Where a winning ticket (or the money, or other prize awarded by the winning ticket) is determined before or at the same time as the competition is being run. For example, scratch and win games (scratchies), lucky dips, or mystery envelopes.
See here for more on instant wins.


A lottery is a draw that takes place only after all participants have entered the competition. For example, a raffle for a trolley full of groceries, or a sweepstake, is a lottery, as everyone who buys a ticket has an equal chance of winning.
Note: An instant win-type game is not a lottery, as the winning ticket is pre-determined before all participants have entered.
See here for more on lottery rules.

Prize competition:

A prize competition is gambling where the winner of the prize is determined partly by chance and partly by participants exercising some knowledge or skill. For example, tagged fishing competitions.
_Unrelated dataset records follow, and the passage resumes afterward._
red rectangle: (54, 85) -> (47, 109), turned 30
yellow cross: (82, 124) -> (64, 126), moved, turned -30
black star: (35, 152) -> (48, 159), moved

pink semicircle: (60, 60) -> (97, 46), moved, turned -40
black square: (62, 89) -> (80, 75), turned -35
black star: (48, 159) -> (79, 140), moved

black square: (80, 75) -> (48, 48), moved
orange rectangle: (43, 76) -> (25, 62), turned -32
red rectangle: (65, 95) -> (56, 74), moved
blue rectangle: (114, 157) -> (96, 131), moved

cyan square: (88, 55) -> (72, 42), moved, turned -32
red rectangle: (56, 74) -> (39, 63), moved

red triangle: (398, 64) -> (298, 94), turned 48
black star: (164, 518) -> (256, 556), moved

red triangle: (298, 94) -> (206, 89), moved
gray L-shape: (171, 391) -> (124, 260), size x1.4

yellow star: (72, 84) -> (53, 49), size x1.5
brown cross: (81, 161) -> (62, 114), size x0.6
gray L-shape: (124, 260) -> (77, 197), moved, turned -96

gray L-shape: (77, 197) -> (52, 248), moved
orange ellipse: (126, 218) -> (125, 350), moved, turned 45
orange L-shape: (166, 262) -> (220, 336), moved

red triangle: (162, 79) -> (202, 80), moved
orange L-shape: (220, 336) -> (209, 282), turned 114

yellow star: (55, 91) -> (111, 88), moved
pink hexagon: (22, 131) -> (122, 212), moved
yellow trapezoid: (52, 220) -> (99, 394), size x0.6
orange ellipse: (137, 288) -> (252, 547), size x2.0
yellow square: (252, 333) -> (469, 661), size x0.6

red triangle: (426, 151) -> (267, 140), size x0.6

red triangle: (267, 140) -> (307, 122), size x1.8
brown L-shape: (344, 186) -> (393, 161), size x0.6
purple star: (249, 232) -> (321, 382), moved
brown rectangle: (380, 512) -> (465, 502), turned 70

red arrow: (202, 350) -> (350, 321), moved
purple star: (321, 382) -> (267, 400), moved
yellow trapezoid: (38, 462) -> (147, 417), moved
See here for more on prize competitions.

Full list of prohibited prizes:

It is illegal to offer the following as prizes:

  • A firearm, explosive (including ammunition), restricted weapon, or airgun

  • Liquor

  • Tobacco products

  • A taonga tūturu (an object more than 50 years old that relates to Māori culture, history or society, and was manufactured, modified, used, or brought into New Zealand by Māori)

  • Vouchers or entitlements to commercial sexual services

  • Vouchers or entitlements to any of the other property listed above.

Taonga tūturu: 

An object more than 50 years old that relates to Māori culture, history or society, and was manufactured, modified, used or brought into New Zealand by Māori.